個人的には、先月上旬に取材出張で訪れた伊豆半島の下田市で食べた「ふじ乃家」さんのおにぎりが、しみじみと味わい深く、下田を訪れる際は必ず買い求めると心に決めました。私的ソウルフードです。
 
特に特徴はないのです。具もシャケやタラコ、昆布、梅、のりべ――ご飯が隠れるくらい海苔でぐるっと巻いたおかかのおにぎり。可憐な女将さんいわく「のりべん」ということだそう(笑)――などの一般的な具です。

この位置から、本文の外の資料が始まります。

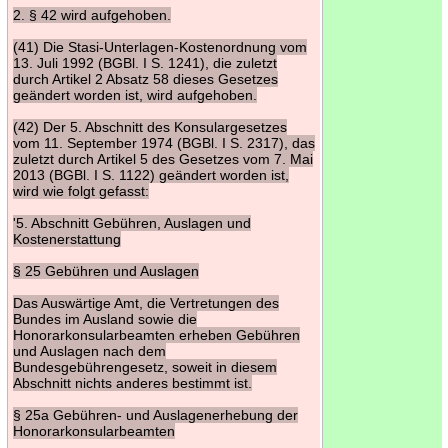
2. § 42 wird aufgehoben.
(41) Die Stasi-Unterlagen-Kostenordnung vom
13. Juli 1992 (BGBl. I S. 1241), die zuletzt
durch Artikel 2 Absatz 58 dieses Gesetzes
geändert worden ist, wird aufgehoben.
(42) Der 5. Abschnitt des Konsulargesetzes
vom 11. September 1974 (BGBl. I S. 2317), das
zuletzt durch Artikel 5 des Gesetzes vom 7. Mai
2013 (BGBl. I S. 1122) geändert worden ist,
wird wie folgt gefasst:
'5. Abschnitt Gebühren, Auslagen und
Kostenerstattung
§ 25 Gebühren und Auslagen
Das Auswärtige Amt, die Vertretungen des
Bundes im Ausland sowie die
Honorarkonsularbeamten erheben Gebühren
und Auslagen nach dem
Bundesgebührengesetz, soweit in diesem
Abschnitt nichts anderes bestimmt ist.
§ 25a Gebühren- und Auslagenerhebung der
Honorarkonsularbeamten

たぶん手握りではなく型で握っているので、仕上がりがホロッとしてご飯が口の中でほぐれます。
 
そして都内での暮らしに戻った後日。「ああ、それだ」と思い当たった究極の要素は、水。下田滞在中のどの旅館、どのホテルでも部屋の水道の水がおいしくて、外でもペットボトルに入れて携行していました。郷里の仁淀川水系の水を思い出します。下田市の水も、きっとあれと同じくらい清冽なのだと思います。
 
そう考えると、「一番のソウルフードは結局水か!」と思えてきます。水がおいしい土地の食べ物はおいしい。おにぎりも、やっぱりその土地に行って、よく噛んで、食べたいですね。
 
 
*1 ネット記事はセリアック病に関しては「白人の0.5~1%」と医学的に検証された数値を書きますが、よく読むと、その他の非セリアック性のグルテン不耐症については一様に出典研究も検証数値も示さず、「~とされています」「~と言われています」と伝聞に終始します。疑問に思い調べてみると、非セリアック性症状については世界でも研究が端緒についたばかりで、病理学的に民族差を示唆できるレベルにはありません。「グルテンフリー」の語が一人歩きしている現状と、安易にナラティブを振りまくメディアの姿勢は、少々問題だと思います。